Train Generative Adversarial Network (GAN)

This example shows how to train a generative adversarial network (GAN) to generate images.

A generative adversarial network (GAN) is a type of deep learning network that can generate data with similar characteristics as the input training data.

A GAN consists of two networks that train together:

  1. The generator - Given a vector or random values as input, this network generates data with the same structure as the training data.

  2. The discriminator - Given batches of data containing observations from both the training data, and generated data from the generator, this network attempts to classify the observations as "real" or "generated".

To train a GAN, train both networks simultaneously to maximize the performance of both:

  • Train the generator to generate data that "fools" the discriminator.

  • Train the discriminator to distinguish between real and generated data.

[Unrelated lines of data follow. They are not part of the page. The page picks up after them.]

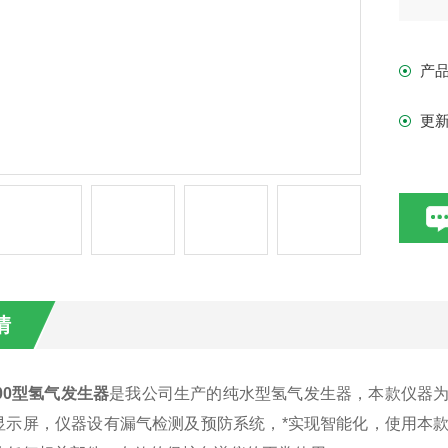
产
更
情
300型氢气发生器
是我公司生产的纯水型氢气发生器，本款仪器
显示屏，仪器设有漏气检测及预防系统，*实现智能化，使用本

To maximize the performance of the generator, maximize the loss of the discriminator when given generated data. That is, the objective of the generator is to generate data that the discriminator classifies as "real".

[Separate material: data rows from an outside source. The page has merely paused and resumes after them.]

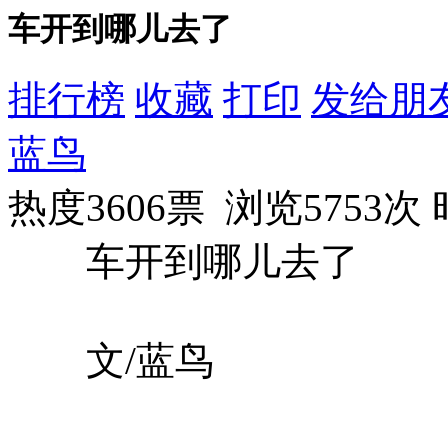
车开到哪儿去了
排行榜
收藏
打印
发给朋
蓝鸟
热度3606票 浏览5753次
车开到哪儿去了
文/蓝鸟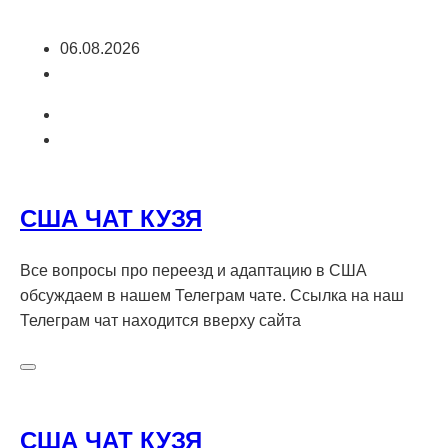
Перейти
06.08.2026
к
содержимому
США ЧАТ КУЗЯ
Все вопросы про переезд и адаптацию в США
обсуждаем в нашем Телеграм чате. Ссылка на наш
Телеграм чат находится вверху сайта
США ЧАТ КУЗЯ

To maximize the performance of the discriminator, minimize the loss of the discriminator when given batches of both real and generated data. That is, the objective of the discriminator is to not be "fooled" by the generator.

Ideally, these strategies result in a generator that generates convincingly realistic data and a discriminator that has learned strong feature representations that are characteristic of the training data.

Load Training Data

Download and extract the Flowers dataset [1].

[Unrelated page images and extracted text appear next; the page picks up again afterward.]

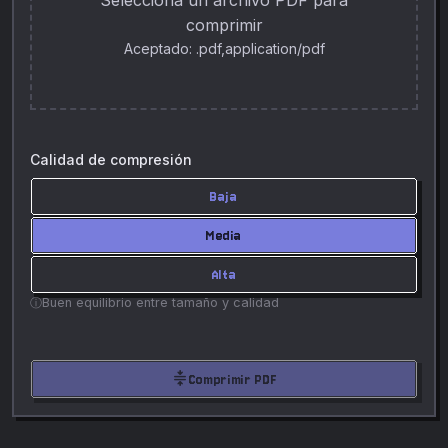
Selecciona un archivo PDF para
comprimir
Aceptado: .pdf,application/pdf
Calidad de compresión
Baja
Media
Alta
Buen equilibrio entre tamaño y calidad
compress
Comprimir PDF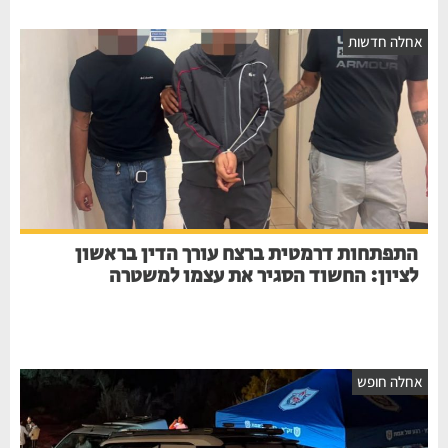
אחלה חדשות
התפתחות דרמטית ברצח עורך הדין בראשון
לציון: החשוד הסגיר את עצמו למשטרה
אחלה חופש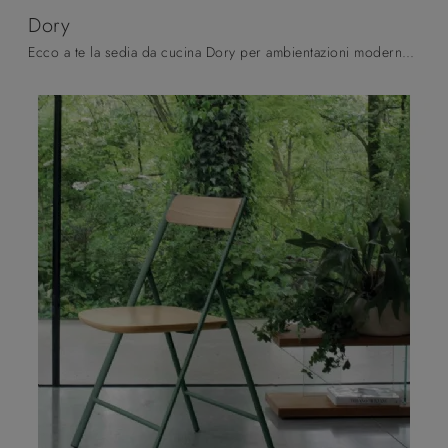
Dory
Ecco a te la sedia da cucina Dory per ambientazioni moderne, tra le più esclusive Sedie impilabili di Altacom.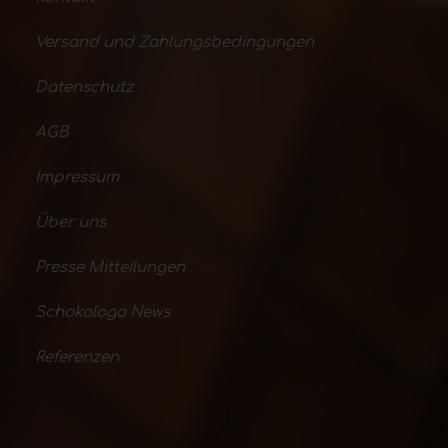
Versand und Zahlungsbedingungen
Datenschutz
AGB
Impressum
Über uns
Presse Mitteilungen
Schokologo News
Referenzen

url = 'http://download.tensorflow.org/example_images/flower_photos.tgz';
downloadFolder = tempdir;
filename = fullfile(downloadFolder,'flower_dataset.tgz');

imageFolder = fullfile(downloadFolder,'flower_photos');
if ~exist(imageFolder,'dir')
    disp('Downloading Flower Dataset (218 MB)...')
    websave(filename,url);
    untar(filename,downloadFolder)
end

Create an image datastore containing the photos of sunflowers only.

datasetFolder = fullfile(imageFolder,"sunflowers");

imds = imageDatastore(datasetFolder, ...
    'IncludeSubfolders',true, ...
    'LabelSource','foldernames');

Augment the data to include random horizontal flipping, scaling, and resize the images to have size 64-by-64.

augmenter = imageDataAugmenter( ...
    'RandXReflection',true, ...
    'RandScale',[1 2]);
augimds = augmentedImageDatastore([64 64],imds,'DataAugmentation',augmenter);

Define Generator Network

Define a network that generates images from 1-by-1-by-100 arrays of random values. Create a network that upscales 1-by-1-by-100 arrays to 64-by-64-by-3 arrays using a series of transposed convolution layers with batch normalization and ReLU layers.

  • For the transposed convolution layers, specify 4-by-4 filters with a decreasing number of filters for each layer.

  • For the second transposed convolution layer onwards, specify a stride of 2 and to crop the output by one pixel on each edge.

  • For the final transposed convolution layer, specify 3 filters which correspond to the RGB channels of the generated images.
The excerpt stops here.